Screen Australia expects to support the same number of documentary projects each year despite the proposed scrapping of the Producer Equity Program (PEP).
The PEP program had no qualitative controls and was becoming unsustainable due to the sheer volume of people who were trying to access that scheme, according to Screen Australia CEO Graeme Mason.
Mason told a Senate Estimates committee in Canberra earlier this week that the creatively-assessed completion fund for low budget projects, which the agency is proposing to replace PEP, would help producers develop projects and at completion.
Asked by Labor Senator Anne Urquhart if the proposed funding regime may result in fewer projects getting assistance, Mason said: “It would be fair to say that some would not be eligible or would not be successful that could have been in the past.
“In the last two years the scheme was going so far over its budget allocation that we were having to take money out of other programs.
“The documentary envelope, or our envelope as a whole, was under pressure. People were getting turned down regardless, somewhere, so we are thinking this is probably the fairest way for the industry as a whole.”
Referring to Screen Australia’s annual documentary funding budget of $14 million – $16 million, plus factual projects supported by its Indigenous and online units, he said: “We will probably have the same number coming through, because we will have that allocation, but some specific projects will get turned down.”
The Senator then asked if there would be any impact from introducing the completion fund, which would be capped at 20 per cent of projects budgeted between $125,000-$500,000, with a total annual funding pool of $1.5 million-$2 million.

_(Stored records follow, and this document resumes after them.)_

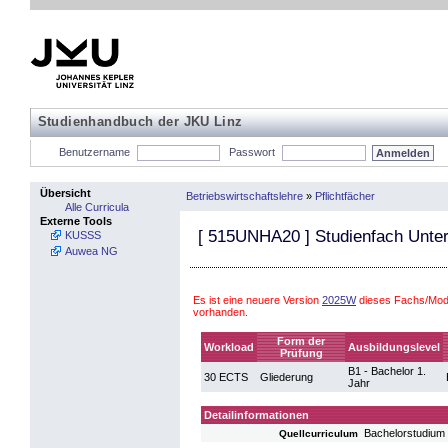
Studienhandbuch der JKU Linz
Benutzername
Passwort
Übersicht
Betriebswirtschaftslehre
»
Pflichtfächer
Alle Curricula
Externe Tools
[
515UNHA20
] Studienfach Unte
KUSSS
Auwea NG
Es ist eine neuere Version
2025W
dieses Fachs/Modu
vorhanden.
Form der
Workload
Ausbildungslevel
Prüfung
B1 - Bachelor 1.
30 ECTS
Gliederung
Jahr
Detailinformationen
Bachelorstudium 
Quellcurriculum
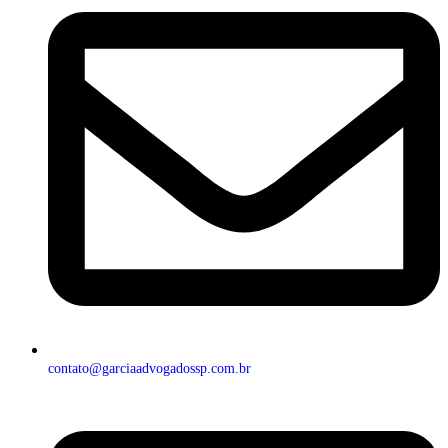
contato@garciaadvogadossp.com.br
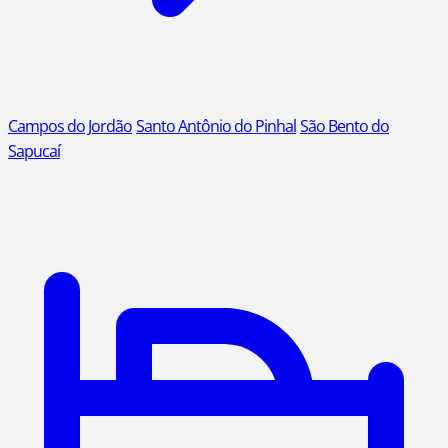
Campos do Jordão
Santo Antônio do Pinhal
São Bento do
Sapucaí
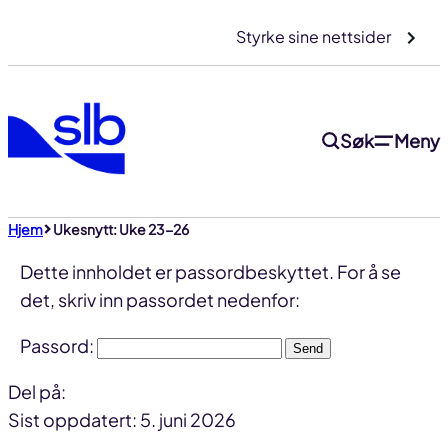
Gå
Styrke sine nettsider
til
innhold
Søk
Meny
Hjem
Ukesnytt: Uke 23-26
Dette innholdet er passordbeskyttet. For å se
det, skriv inn passordet nedenfor:
Passord:
Del på:
Del
Del
Del
Sist oppdatert: 5. juni 2026
på
på
link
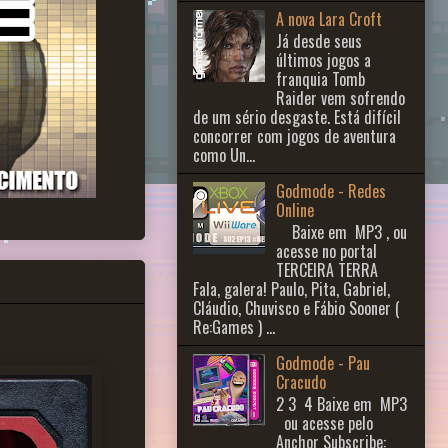
A nova Lara Croft
Já desde seus
últimos jogos a
franquia Tomb
Raider vem sofrendo
de um sério desgaste. Está difícil
concorrer com jogos de aventura
como Un...
Godmode - Redes
Online
Baixe em MP3 , ou
acesse no portal
TERCEIRA TERRA
Fala, galera! Paulo, Pita, Gabriel,
Cláudio, Chuvisco e Fábio Sooner (
Re:Games ) ...
Godmode - Pau
Cracudo
2 3 ​ 4 Baixe em MP3
ou acesse pelo
Anchor Subscribe:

“Fiscally, I don’t think there will be,” he replied. “As I say, I don’t think it will make specific changes. What is possible, of course, is that some projects that would have been funded under the old scheme will not be funded now, because they won’t hit the minimal creative criteria that we are asking for.

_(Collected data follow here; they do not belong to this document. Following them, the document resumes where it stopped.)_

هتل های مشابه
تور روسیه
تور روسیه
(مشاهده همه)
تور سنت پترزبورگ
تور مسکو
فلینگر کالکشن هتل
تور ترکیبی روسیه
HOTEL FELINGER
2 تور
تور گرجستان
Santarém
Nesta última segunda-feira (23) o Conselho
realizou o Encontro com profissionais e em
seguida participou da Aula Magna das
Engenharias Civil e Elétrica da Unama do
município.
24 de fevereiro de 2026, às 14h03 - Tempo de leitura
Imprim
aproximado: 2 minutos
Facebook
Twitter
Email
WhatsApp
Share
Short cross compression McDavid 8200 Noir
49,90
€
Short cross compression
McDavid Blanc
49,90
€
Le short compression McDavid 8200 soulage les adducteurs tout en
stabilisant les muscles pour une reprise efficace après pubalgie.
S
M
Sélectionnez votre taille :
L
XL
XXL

“We are also introducing here that there has to be a route to audience. There has to be a way that their project will be screened to Australians here, whereas previously that didn’t have to be the case.”

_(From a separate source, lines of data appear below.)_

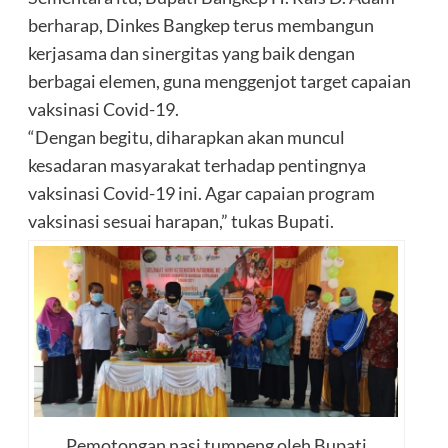
berharap, Dinkes Bangkep terus membangun
kerjasama dan sinergitas yang baik dengan
berbagai elemen, guna menggenjot target capaian
vaksinasi Covid-19.
“Dengan begitu, diharapkan akan muncul
kesadaran masyarakat terhadap pentingnya
vaksinasi Covid-19 ini. Agar capaian program
vaksinasi sesuai harapan,” tukas Bupati.
Pemotongan nasi tumpeng oleh Bupati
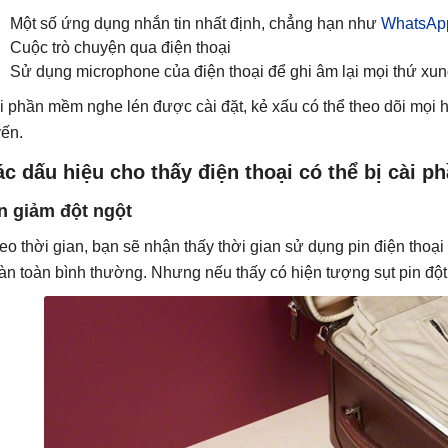
Một số ứng dụng nhắn tin nhất định, chẳng hạn như
WhatsAp
Cuộc trò chuyện qua điện thoại
Sử dụng microphone của điện thoại để ghi âm lại mọi thứ xu
i phần mềm nghe lén được cài đặt, kẻ xấu có thể theo dõi mọi h
yến.
c dấu hiệu cho thấy điện thoại có thể bị cài 
n giảm đột ngột
eo thời gian, bạn sẽ nhận thấy thời gian sử dụng pin điện thoạ
àn toàn bình thường. Nhưng nếu thấy có hiện tượng sụt pin đột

The Australian Independent Documentary (AID) group, whose members include Tom Zubrycki, Ruth Cullen, Pat Fiske, Simon Nasht, Catherine Scott, Anna Broinowski, Trevor Graham and Sally Ingleton, today applauded the proposed increases in development funds and the amount allocated to the Producer Program.
Similarly, it supports cutting the cap for Commissioned Programs from $1 million to $750.000, the removal of quotas and the opening up of platforms as indicated in the discussion paper.
However in its submission AID expressed concern at the lack of parity between the Producer Program and the Commissioned Program and opposed the view that at least 20 per cent of the Producer funds should be targeted to projects that secure at least 10 per cent of their budgets from international sources. Instead, it advocated that these projects be funded through the Commissioned Program.
While the group supports the new completion fund it notes: “Applicants who have already received funding from the Producer Program and who were relying on PEP to complete their projects will have a serious budget shortfall as a consequence.
“We recommend that projects with budgets under $500,000 which have already received funding through the Producer Fund should still be able to apply to the completion fund where their creative merit will be assessed.”
The group also called for more clarity on the discussion paper’s proposals to appoint a documentary maker on the Screen Australia board and to review the eligibility of cinema-on-demand projects for the Producer Offset.
Its submission concludes: “Our group consists of emerging and older documentary makers and we are very keen to support multi- generational crews and leadership teams. As ageism is still alive and well we would like this to be considered when looking at the diversity of the funding applicants.”
Submissions to the documentary guidelines review close on October 27. New guidelines will be published in February and will be effective from July 1.